Este fenómeno no debe entenderse como hechos aislados sino como manifestaciones interconectadas de una estrategia geopolítica que tiene a Argelia como actor clave. Su ubicación entre el Sahel y el Sáhara le otorga un papel central, no solo como punto de contacto político, sino también como facilitador de flujos logísticos, informativos y diplomáticos. Además, mantiene interés en sostener al Frente Polisario activo para ejercer presión asimétrica sobre Marruecos.

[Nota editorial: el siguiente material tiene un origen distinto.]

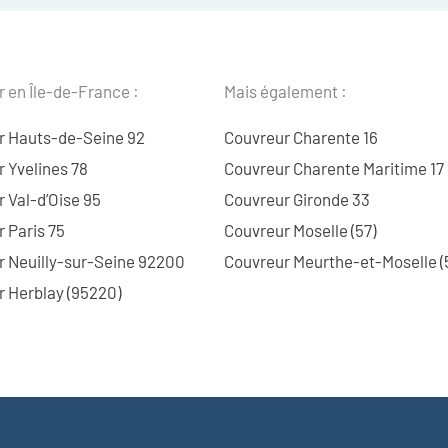
 en Île-de-France :
Mais également :
r Hauts-de-Seine 92
Couvreur Charente 16
 Yvelines 78
Couvreur Charente Maritime 17
 Val-d’Oise 95
Couvreur Gironde 33
 Paris 75
Couvreur Moselle (57)
r Neuilly-sur-Seine 92200
Couvreur Meurthe-et-Moselle (
 Herblay (95220)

El análisis sugiere tres hipótesis que explican esta triple convergencia. La primera plantea que Argelia promovería indirectamente al Frente Polisario a ejecutar acciones armadas, para distanciarse diplomáticamente después y evitar una responsabilidad directa. Esta táctica permitiría explotar políticamente el ataque mientras se mantiene una fachada de no intervención oficial.
Una segunda hipótesis considera que el posicionamiento argelino sobre la resolución 2797 responde a la necesidad de sostener un frente diplomático firme que consolide su influencia regional, especialmente frente a la presión internacional y la situación inestable en Mali. Esta dinámica estaría diseñada para reforzar alianzas y contrarrestar la percepción de declive en el área.
Finalmente, se plantea que las actividades de grupos lazos a JNIM (Jama’at Nasr al-Islam wal Muslimin) y el Frente de Liberación de Azawad en Mali constituyen una variable estratégica que interactúa con los intereses argelinos y el Polisario, generando un escenario enrarecido donde las fronteras políticas y militares se desdibujan.
El propósito de esta interpretación es brindar a los responsables políticos una herramienta para calibrar sus estrategias en los próximos 30 a 60 días, permitiéndoles identificar patrones y señales que confirmen alguna de las trayectorias analizadas. Esta matriz servirá para anticipar movimientos y ajustar la vigilancia frente a una región marcada por la complejidad y la multifocalidad de sus conflictos.